___ Provided material ___

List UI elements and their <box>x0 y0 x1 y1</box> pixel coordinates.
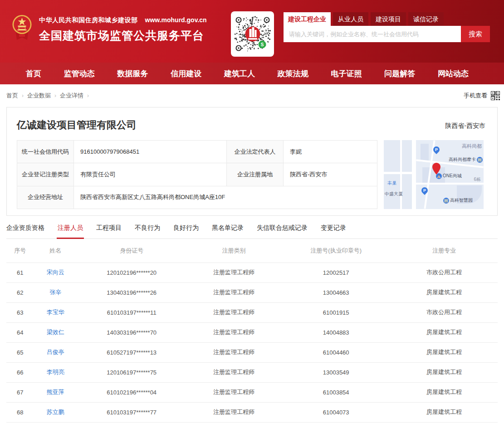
cell-index: 67 <box>6 382 34 402</box>
breadcrumb-separator: › <box>87 92 89 99</box>
cell-reg-category: 注册监理工程师 <box>186 302 281 322</box>
person-name-link[interactable]: 宋向云 <box>34 263 77 282</box>
detail-tab[interactable]: 不良行为 <box>135 224 160 238</box>
detail-tab[interactable]: 失信联合惩戒记录 <box>257 224 308 238</box>
cell-reg-major: 房屋建筑工程 <box>391 382 498 402</box>
table-row: 66 李明亮 120106197******75 注册监理工程师 1300354… <box>6 362 498 382</box>
ministry-name: 中华人民共和国住房和城乡建设部 <box>39 16 138 24</box>
person-name-link[interactable]: 梁效仁 <box>34 322 77 342</box>
main-nav: 首页监管动态数据服务信用建设建筑工人政策法规电子证照问题解答网站动态 <box>0 63 504 84</box>
search-tab[interactable]: 建设项目 <box>371 12 406 26</box>
cell-id-number: 610103197******77 <box>77 402 186 422</box>
cell-reg-category: 注册监理工程师 <box>186 402 281 422</box>
cell-index: 64 <box>6 322 34 342</box>
nav-item[interactable]: 首页 <box>26 68 41 79</box>
detail-tab[interactable]: 企业资质资格 <box>6 224 44 238</box>
search-button[interactable]: 搜索 <box>461 26 490 42</box>
company-card: 亿诚建设项目管理有限公司 陕西省-西安市 统一社会信用代码 9161000079… <box>6 107 498 216</box>
cell-reg-number: 13003549 <box>281 362 390 382</box>
cell-reg-category: 注册监理工程师 <box>186 263 281 282</box>
detail-tabs: 企业资质资格注册人员工程项目不良行为良好行为黑名单记录失信联合惩戒记录变更记录 <box>6 224 498 239</box>
detail-tab[interactable]: 黑名单记录 <box>212 224 244 238</box>
search-tab[interactable]: 诚信记录 <box>408 12 444 26</box>
field-label: 企业注册属地 <box>227 163 284 186</box>
nav-item[interactable]: 建筑工人 <box>224 68 255 79</box>
person-name-link[interactable]: 熊亚萍 <box>34 382 77 402</box>
cell-reg-number: 61001915 <box>281 302 390 322</box>
search-input[interactable] <box>284 26 461 42</box>
detail-tab[interactable]: 变更记录 <box>321 224 346 238</box>
breadcrumb-item[interactable]: 企业详情 <box>60 92 83 99</box>
cell-reg-major: 房屋建筑工程 <box>391 322 498 342</box>
search-tabs: 建设工程企业从业人员建设项目诚信记录 <box>284 12 490 26</box>
cell-reg-major: 市政公用工程 <box>391 302 498 322</box>
cell-id-number: 120102196******20 <box>77 263 186 282</box>
table-row: 64 梁效仁 140303196******70 注册监理工程师 1400488… <box>6 322 498 342</box>
detail-tab[interactable]: 注册人员 <box>58 224 83 238</box>
person-name-link[interactable]: 张辛 <box>34 282 77 302</box>
table-row: 63 李宝华 610103197******11 注册监理工程师 6100191… <box>6 302 498 322</box>
nav-item[interactable]: 政策法规 <box>278 68 308 79</box>
cell-reg-category: 注册监理工程师 <box>186 362 281 382</box>
person-name-link[interactable]: 苏立鹏 <box>34 402 77 422</box>
person-name-link[interactable]: 吕俊亭 <box>34 342 77 362</box>
person-name-link[interactable]: 李明亮 <box>34 362 77 382</box>
table-row: 61 宋向云 120102196******20 注册监理工程师 1200251… <box>6 263 498 282</box>
site-header: 中华人民共和国住房和城乡建设部www.mohurd.gov.cn 全国建筑市场监… <box>0 0 504 63</box>
cell-id-number: 140303196******70 <box>77 322 186 342</box>
search-tab[interactable]: 建设工程企业 <box>284 12 331 26</box>
column-header: 姓名 <box>34 239 77 263</box>
cell-id-number: 130403196******26 <box>77 282 186 302</box>
cell-reg-category: 注册监理工程师 <box>186 382 281 402</box>
person-table: 序号姓名身份证号注册类别注册号(执业印章号)注册专业 61 宋向云 120102… <box>6 239 498 423</box>
cell-index: 65 <box>6 342 34 362</box>
nav-item[interactable]: 信用建设 <box>171 68 201 79</box>
nav-item[interactable]: 数据服务 <box>117 68 148 79</box>
cell-reg-number: 12002517 <box>281 263 390 282</box>
cell-reg-category: 注册监理工程师 <box>186 282 281 302</box>
cell-reg-major: 房屋建筑工程 <box>391 342 498 362</box>
cell-index: 62 <box>6 282 34 302</box>
nav-item[interactable]: 网站动态 <box>438 68 469 79</box>
svg-text:S: S <box>260 42 264 47</box>
person-name-link[interactable]: 李宝华 <box>34 302 77 322</box>
ministry-line: 中华人民共和国住房和城乡建设部www.mohurd.gov.cn <box>39 16 207 24</box>
column-header: 身份证号 <box>77 239 186 263</box>
cell-index: 63 <box>6 302 34 322</box>
breadcrumb-item[interactable]: 企业数据 <box>27 92 51 99</box>
nav-item[interactable]: 问题解答 <box>384 68 415 79</box>
site-url: www.mohurd.gov.cn <box>145 16 207 24</box>
breadcrumb-item[interactable]: 首页 <box>6 92 18 99</box>
cell-index: 61 <box>6 263 34 282</box>
cell-id-number: 610102196******04 <box>77 382 186 402</box>
nav-item[interactable]: 电子证照 <box>331 68 362 79</box>
cell-id-number: 120106197******75 <box>77 362 186 382</box>
column-header: 序号 <box>6 239 34 263</box>
company-name: 亿诚建设项目管理有限公司 <box>17 118 488 132</box>
field-label: 企业法定代表人 <box>227 141 284 163</box>
nav-item[interactable]: 监管动态 <box>64 68 95 79</box>
cell-reg-number: 61004460 <box>281 342 390 362</box>
table-row: 68 苏立鹏 610103197******77 注册监理工程师 6100407… <box>6 402 498 422</box>
cell-reg-major: 市政公用工程 <box>391 263 498 282</box>
field-label: 统一社会信用代码 <box>17 141 74 163</box>
cell-reg-major: 房屋建筑工程 <box>391 282 498 302</box>
cell-reg-number: 61003854 <box>281 382 390 402</box>
detail-tab[interactable]: 工程项目 <box>96 224 122 238</box>
company-map[interactable]: 丰巢 中盛大厦 高科尚都 高科尚都摩卡🏢 ⛪ONE尚城 6栋 🏢高科智慧园 P … <box>384 140 484 209</box>
map-pin-icon <box>432 163 440 175</box>
field-value: 陕西省西安市高新区丈八五路高科尚都ONE尚城A座10F <box>74 186 377 209</box>
field-label: 企业登记注册类型 <box>17 163 74 186</box>
column-header: 注册专业 <box>391 239 498 263</box>
cell-reg-category: 注册监理工程师 <box>186 322 281 342</box>
search-tab[interactable]: 从业人员 <box>333 12 368 26</box>
cell-reg-number: 61004073 <box>281 402 390 422</box>
field-value: 陕西省-西安市 <box>284 163 377 186</box>
table-row: 62 张辛 130403196******26 注册监理工程师 13004663… <box>6 282 498 302</box>
detail-tab[interactable]: 良好行为 <box>173 224 199 238</box>
national-emblem-icon <box>12 15 32 42</box>
cell-reg-major: 房屋建筑工程 <box>391 362 498 382</box>
field-label: 企业经营地址 <box>17 186 74 209</box>
mobile-view[interactable]: 手机查看 <box>464 91 500 100</box>
table-row: 65 吕俊亭 610527197******13 注册监理工程师 6100446… <box>6 342 498 362</box>
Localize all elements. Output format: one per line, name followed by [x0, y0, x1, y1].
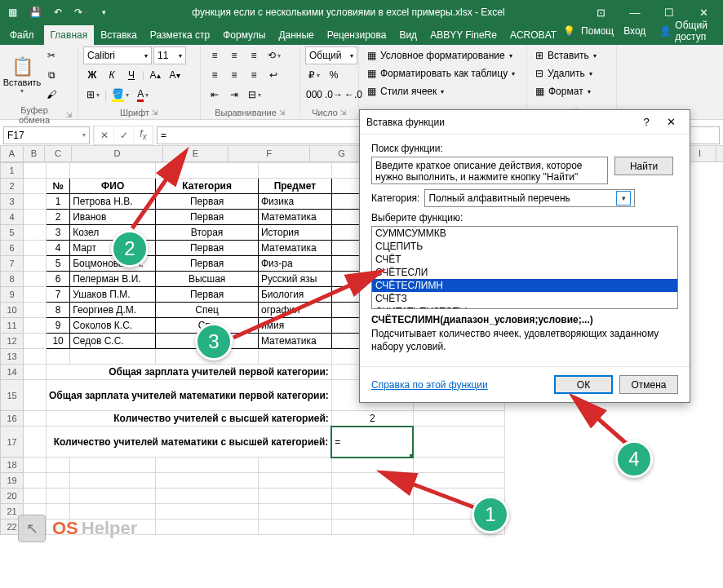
insert-cells-button[interactable]: ⊞Вставить▾	[532, 46, 611, 64]
cell[interactable]: 10	[47, 334, 70, 349]
cell[interactable]	[258, 504, 331, 519]
tab-home[interactable]: Главная	[44, 25, 95, 45]
cell[interactable]: Иванов	[70, 210, 156, 225]
cell[interactable]	[70, 458, 156, 473]
row-header[interactable]: 8	[1, 272, 24, 287]
cell[interactable]	[24, 427, 47, 458]
function-list[interactable]: СУММСУММКВСЦЕПИТЬСЧЁТСЧЁТЕСЛИСЧЁТЕСЛИМНС…	[371, 226, 678, 309]
redo-icon[interactable]: ↷	[72, 3, 90, 21]
qat-customize-icon[interactable]: ▾	[95, 3, 113, 21]
cell[interactable]	[331, 489, 413, 504]
cell[interactable]: 6	[47, 272, 70, 287]
cell[interactable]: ФИО	[70, 179, 156, 194]
row-header[interactable]: 15	[1, 380, 24, 411]
insert-function-button[interactable]: fx	[133, 126, 153, 144]
shrink-font-button[interactable]: A▾	[166, 66, 184, 84]
cell[interactable]	[24, 380, 47, 411]
cell[interactable]: Первая	[156, 210, 259, 225]
italic-button[interactable]: К	[103, 66, 121, 84]
cell[interactable]: Общая зарплата учителей первой категории…	[47, 365, 332, 380]
cell[interactable]	[24, 365, 47, 380]
cell[interactable]: История	[258, 225, 331, 241]
cell[interactable]	[24, 272, 47, 287]
share-button[interactable]: 👤 Общий доступ	[653, 17, 720, 45]
font-size-combo[interactable]: 11▾	[153, 46, 186, 64]
cell[interactable]	[47, 489, 70, 504]
dialog-close-button[interactable]: ✕	[659, 112, 683, 133]
find-button[interactable]: Найти	[614, 157, 673, 175]
function-item[interactable]: СЧЁТЕСЛИМН	[372, 279, 677, 292]
cell[interactable]: 8	[47, 303, 70, 318]
align-top-button[interactable]: ≡	[206, 46, 224, 64]
row-header[interactable]: 2	[1, 179, 24, 194]
bold-button[interactable]: Ж	[83, 66, 101, 84]
cell[interactable]	[24, 458, 47, 473]
wrap-text-button[interactable]: ↩	[264, 66, 282, 84]
currency-button[interactable]: ₽	[305, 66, 323, 84]
column-header[interactable]: D	[72, 146, 163, 161]
row-header[interactable]: 19	[1, 473, 24, 489]
cell[interactable]	[24, 334, 47, 349]
cell[interactable]	[24, 287, 47, 303]
cell[interactable]: имия	[258, 318, 331, 334]
border-button[interactable]: ⊞	[83, 86, 103, 104]
row-header[interactable]: 20	[1, 489, 24, 504]
cell[interactable]	[47, 349, 70, 365]
cell[interactable]: Высшая	[156, 272, 259, 287]
comma-button[interactable]: 000	[305, 86, 323, 104]
cell[interactable]: Первая	[156, 256, 259, 272]
cell[interactable]	[258, 349, 331, 365]
alignment-expand-icon[interactable]: ⇲	[279, 108, 286, 117]
cell[interactable]	[413, 473, 504, 489]
orientation-button[interactable]: ⟲	[264, 46, 284, 64]
tab-abbyy[interactable]: ABBYY FineRe	[424, 25, 503, 45]
enter-formula-button[interactable]: ✓	[113, 126, 133, 144]
increase-indent-button[interactable]: ⇥	[225, 86, 243, 104]
format-painter-button[interactable]: 🖌	[42, 86, 60, 104]
cell[interactable]: 7	[47, 287, 70, 303]
align-right-button[interactable]: ≡	[245, 66, 263, 84]
row-header[interactable]: 10	[1, 303, 24, 318]
cell[interactable]	[47, 458, 70, 473]
cell[interactable]: Пелерман В.И.	[70, 272, 156, 287]
align-bottom-button[interactable]: ≡	[245, 46, 263, 64]
row-header[interactable]: 17	[1, 427, 24, 458]
paste-button[interactable]: 📋 Вставить ▾	[5, 46, 39, 104]
row-header[interactable]: 9	[1, 287, 24, 303]
tab-formulas[interactable]: Формулы	[216, 25, 272, 45]
cell[interactable]	[156, 489, 259, 504]
cell[interactable]: Категория	[156, 179, 259, 194]
cell[interactable]: Общая зарплата учителей математики перво…	[47, 380, 332, 411]
cell[interactable]	[156, 163, 259, 179]
cell[interactable]: 9	[47, 318, 70, 334]
cell[interactable]: Соколов К.С.	[70, 318, 156, 334]
cancel-formula-button[interactable]: ✕	[94, 126, 113, 144]
tab-acrobat[interactable]: ACROBAT	[503, 25, 563, 45]
column-header[interactable]: E	[163, 146, 228, 161]
row-header[interactable]: 12	[1, 334, 24, 349]
tab-layout[interactable]: Разметка стр	[144, 25, 216, 45]
cell[interactable]	[24, 318, 47, 334]
cell[interactable]: Физ-ра	[258, 256, 331, 272]
cell[interactable]	[24, 225, 47, 241]
column-header[interactable]: B	[24, 146, 45, 161]
function-item[interactable]: СУММСУММКВ	[372, 227, 677, 240]
category-select[interactable]: Полный алфавитный перечень ▾	[424, 189, 635, 207]
sign-in[interactable]: Вход	[619, 21, 650, 41]
cell[interactable]	[24, 489, 47, 504]
cell[interactable]: 2	[331, 411, 413, 427]
cell[interactable]	[156, 473, 259, 489]
function-item[interactable]: СЧЁТЗ	[372, 292, 677, 305]
cell[interactable]	[70, 349, 156, 365]
save-icon[interactable]: 💾	[26, 3, 44, 21]
row-header[interactable]: 18	[1, 458, 24, 473]
cell[interactable]	[47, 163, 70, 179]
font-expand-icon[interactable]: ⇲	[152, 108, 158, 117]
cell[interactable]	[156, 519, 259, 535]
cell[interactable]: Количество учителей с высшей категорией:	[47, 411, 332, 427]
row-header[interactable]: 6	[1, 241, 24, 256]
cell[interactable]: 2	[47, 210, 70, 225]
cell[interactable]	[331, 458, 413, 473]
cell[interactable]	[24, 256, 47, 272]
row-header[interactable]: 16	[1, 411, 24, 427]
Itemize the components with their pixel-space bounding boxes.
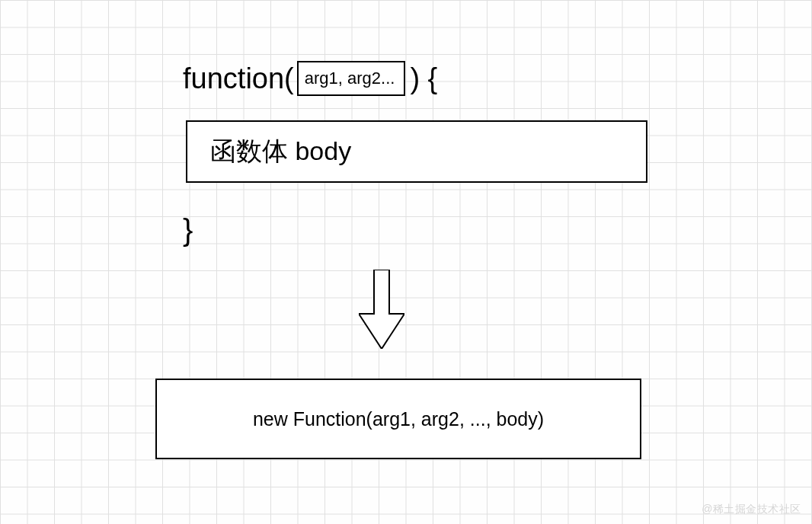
down-arrow-icon	[359, 270, 404, 349]
watermark-text: @稀土掘金技术社区	[702, 503, 801, 516]
arguments-box: arg1, arg2...	[297, 61, 406, 96]
function-body-box: 函数体 body	[186, 120, 647, 183]
new-function-box: new Function(arg1, arg2, ..., body)	[155, 379, 641, 459]
function-after-args: ) {	[410, 64, 437, 93]
function-body-label: 函数体 body	[210, 134, 351, 169]
function-signature-row: function( arg1, arg2... ) {	[183, 57, 437, 100]
function-close-brace: }	[183, 213, 193, 248]
function-keyword-open: function(	[183, 64, 294, 93]
new-function-text: new Function(arg1, arg2, ..., body)	[253, 408, 544, 430]
diagram-content: function( arg1, arg2... ) { 函数体 body } n…	[0, 0, 812, 524]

___

*Directions for this task*:
Starting with the line containing "Itemize the components" and ending with the last line of the records above, write out each line exactly; no pictures.

*Solution to this problem*:
Itemize the components with their pixel-space bounding boxes.
down-arrow-icon	[359, 270, 404, 349]
watermark-text: @稀土掘金技术社区	[702, 503, 801, 516]
arguments-box: arg1, arg2...	[297, 61, 406, 96]
function-body-box: 函数体 body	[186, 120, 647, 183]
new-function-box: new Function(arg1, arg2, ..., body)	[155, 379, 641, 459]
function-after-args: ) {	[410, 64, 437, 93]
function-body-label: 函数体 body	[210, 134, 351, 169]
function-signature-row: function( arg1, arg2... ) {	[183, 57, 437, 100]
function-close-brace: }	[183, 213, 193, 248]
function-keyword-open: function(	[183, 64, 294, 93]
new-function-text: new Function(arg1, arg2, ..., body)	[253, 408, 544, 430]
diagram-content: function( arg1, arg2... ) { 函数体 body } n…	[0, 0, 812, 524]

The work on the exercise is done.